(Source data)
====

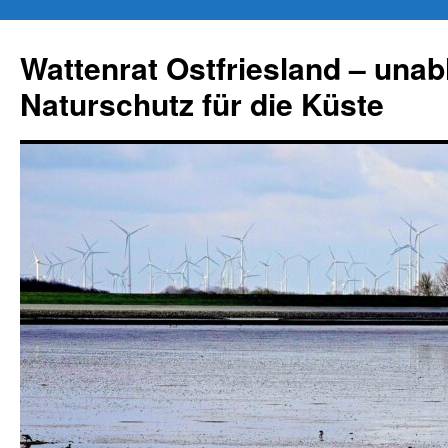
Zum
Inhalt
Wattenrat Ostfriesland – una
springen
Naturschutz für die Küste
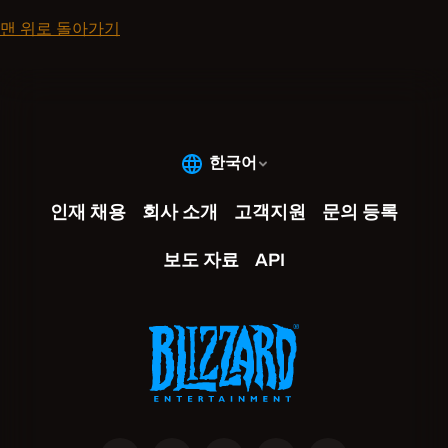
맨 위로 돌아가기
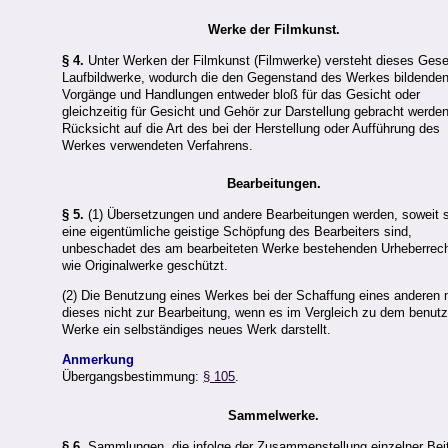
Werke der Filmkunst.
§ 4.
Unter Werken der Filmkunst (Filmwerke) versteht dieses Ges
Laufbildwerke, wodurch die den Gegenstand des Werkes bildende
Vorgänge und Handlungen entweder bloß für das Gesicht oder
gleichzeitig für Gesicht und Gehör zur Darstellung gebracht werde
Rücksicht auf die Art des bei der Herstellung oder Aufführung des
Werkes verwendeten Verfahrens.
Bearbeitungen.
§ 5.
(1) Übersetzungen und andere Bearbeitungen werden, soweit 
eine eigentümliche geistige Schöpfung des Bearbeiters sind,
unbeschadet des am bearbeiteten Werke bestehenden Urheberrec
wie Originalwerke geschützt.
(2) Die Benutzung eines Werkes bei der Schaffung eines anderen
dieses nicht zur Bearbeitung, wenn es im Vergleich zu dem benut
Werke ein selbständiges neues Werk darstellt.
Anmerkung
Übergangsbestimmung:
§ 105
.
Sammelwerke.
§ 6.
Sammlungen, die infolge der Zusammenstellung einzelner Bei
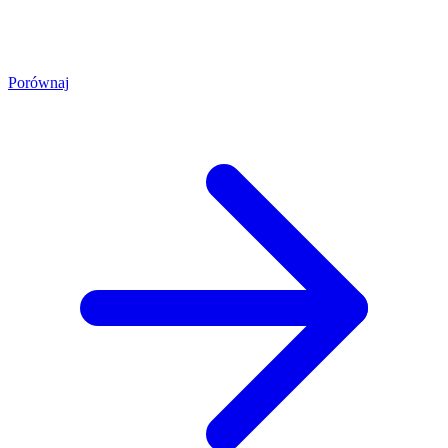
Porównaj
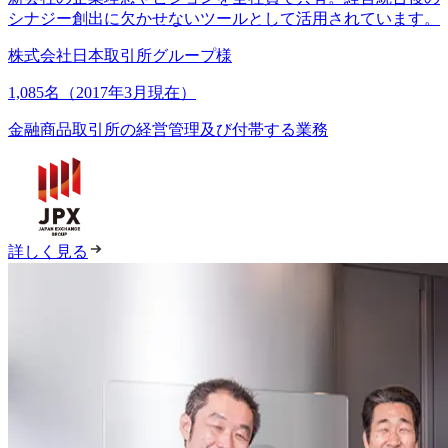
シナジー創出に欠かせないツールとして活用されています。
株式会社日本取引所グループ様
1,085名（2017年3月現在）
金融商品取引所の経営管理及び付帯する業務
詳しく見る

====

ACTIVITY: Reply with one number, the count of lines in the entries that hold the string "Bearbeitungen".

TASK RESULT: 2